La deposizione di F.G., primo teste della giornata, ha invece offerto quello che lo stesso testimone, poco dopo la sua deposizione, ha definito «un aneddoto paradossale». «Allo stadio mi denunciano se canto "faccetta nera", qui mi obbligano a cantarla», gli avrebbe infatti detto un ragazzo al suo fianco nella cella. Lo stesso ragazzo che F.G. aveva visto in piazza, picchiato dai poliziotti in modo violento, qualche ora prima: «Gli misero un piede in testa, come per mettersi in posa».

F.G., dopo una simile esternazione, ricorda di avere pensato allora che «i carcerieri avevano arrestato un loro simile». Le circostanze con cui F.G. ha descritto i fatti - sia le fasi dell'arresto, sia le fasi all'interno della caserma - sembrano coincidere con quanto rilasciato in fase di indagini da B.M. (un ragazzo romano, tifoso giallorosso e figlio di un ispettore-capo della Dia di Roma) già ascoltato in aula sulle violenze subite dopo il suo arrivo nella caserma.

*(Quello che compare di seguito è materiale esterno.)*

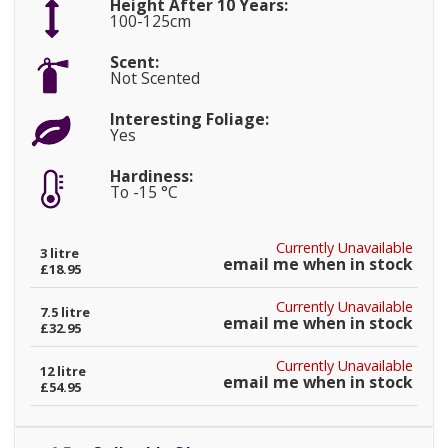
Height After 10 Years:
100-125cm
Scent:
Not Scented
Interesting Foliage:
Yes
Hardiness:
To -15 °C
Currently Unavailable
3 litre
email me when in stock
£18.95
Currently Unavailable
7.5 litre
email me when in stock
£32.95
Currently Unavailable
12 litre
email me when in stock
£54.95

Questo episodio non è l'unica novità della deposizione di F.G. - che ancora oggi ha problemi di circolazione alle mani a causa delle reiterate occasioni in cui i poliziotti gli stringevano i laccetti neri usati come manette: «In infermeria ero nudo e mi obbligarono a vestirmi con una felpa fradicia di urina», ha detto ieri in aula, aggiungendo un nuovo particolare all'elenco dei «trattamenti inumani e degradanti» ravvisati dai pm in fase di indagine.